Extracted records
****************************************
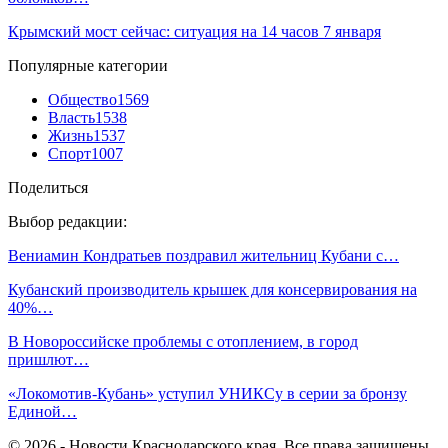
Крымский мост сейчас: ситуация на 14 часов 7 января
Популярные категории
Общество
1569
Власть
1538
Жизнь
1537
Спорт
1007
Поделиться
Выбор редакции:
Вениамин Кондратьев поздравил жительниц Кубани с…
Кубанский производитель крышек для консервирования на
40%…
В Новороссийске проблемы с отоплением, в город
пришлют…
«Локомотив-Кубань» уступил УНИКСу в серии за бронзу
Единой…
© 2026 - Новости Краснодарского края. Все права защищены.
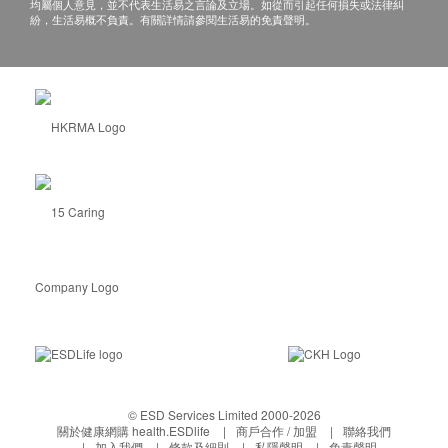
均屬個人意見，並不代表生活易之言論及立場。如從而引起任何損失或法律糾
三酸甘油脂
當面講解：需至少提前1日預約具體時間（聯絡
紛，生活易概不負責。有關詳情請參閱生活易的免責聲明。
高密度脂蛋白膽固醇
電話：+86 4001688188；WeChat：+86
低密度脂蛋白膽固醇
15601761306），體檢人在約定時間到體檢中
心聼醫生當面講解。
糖尿
三、免責聲明
空腹血糖
如有爭議，健康網購health.ESDlife 及瑞慈體檢保留
糖化血紅素
最後決定權。
肝功能
所有健康檢查/服務並非作為醫務診斷或治療用
途。當閣下身體健康出現任何疾病徵兆時，應立即
白蛋白
諮詢有認可資格的醫生，作出診斷及治療。
谷丙轉氨酵素
本服務/產品由商戶提供。生活易【健康網購
谷草轉氨酵素
health.ESDlife】並沒有經營或提供本服務/產品。
球蛋白
鹼性磷酸酶
有關此服務/產品的錯漏或延誤，或因使用此服務/
總蛋白質
產品而引致的損失、損害、受傷或法律訴訟，健康
白蛋白/球蛋白比值
網購health.ESDlife概不負責。一切有關的索償或
© ESD Services Limited 2000-2026
總膽紅素
查詢，須向提供服務之體檢中心或商戶提出。
關於健康網購 health.ESDlife
商戶合作 / 加盟
聯絡我們
加入我們
條款及細則
私隱聲明
免責聲明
****************************************
*Your task*. Down to the last line, return the entries above exactly, with no pictures.

*Exercise output*.
Крымский мост сейчас: ситуация на 14 часов 7 января
Популярные категории
Общество
1569
Власть
1538
Жизнь
1537
Спорт
1007
Поделиться
Выбор редакции:
Вениамин Кондратьев поздравил жительниц Кубани с…
Кубанский производитель крышек для консервирования на
40%…
В Новороссийске проблемы с отоплением, в город
пришлют…
«Локомотив-Кубань» уступил УНИКСу в серии за бронзу
Единой…
© 2026 - Новости Краснодарского края. Все права защищены.
均屬個人意見，並不代表生活易之言論及立場。如從而引起任何損失或法律糾
三酸甘油脂
當面講解：需至少提前1日預約具體時間（聯絡
紛，生活易概不負責。有關詳情請參閱生活易的免責聲明。
高密度脂蛋白膽固醇
電話：+86 4001688188；WeChat：+86
低密度脂蛋白膽固醇
15601761306），體檢人在約定時間到體檢中
心聼醫生當面講解。
糖尿
三、免責聲明
空腹血糖
如有爭議，健康網購health.ESDlife 及瑞慈體檢保留
糖化血紅素
最後決定權。
肝功能
所有健康檢查/服務並非作為醫務診斷或治療用
途。當閣下身體健康出現任何疾病徵兆時，應立即
白蛋白
諮詢有認可資格的醫生，作出診斷及治療。
谷丙轉氨酵素
本服務/產品由商戶提供。生活易【健康網購
谷草轉氨酵素
health.ESDlife】並沒有經營或提供本服務/產品。
球蛋白
鹼性磷酸酶
有關此服務/產品的錯漏或延誤，或因使用此服務/
總蛋白質
產品而引致的損失、損害、受傷或法律訴訟，健康
白蛋白/球蛋白比值
網購health.ESDlife概不負責。一切有關的索償或
© ESD Services Limited 2000-2026
總膽紅素
查詢，須向提供服務之體檢中心或商戶提出。
關於健康網購 health.ESDlife
商戶合作 / 加盟
聯絡我們
加入我們
條款及細則
私隱聲明
免責聲明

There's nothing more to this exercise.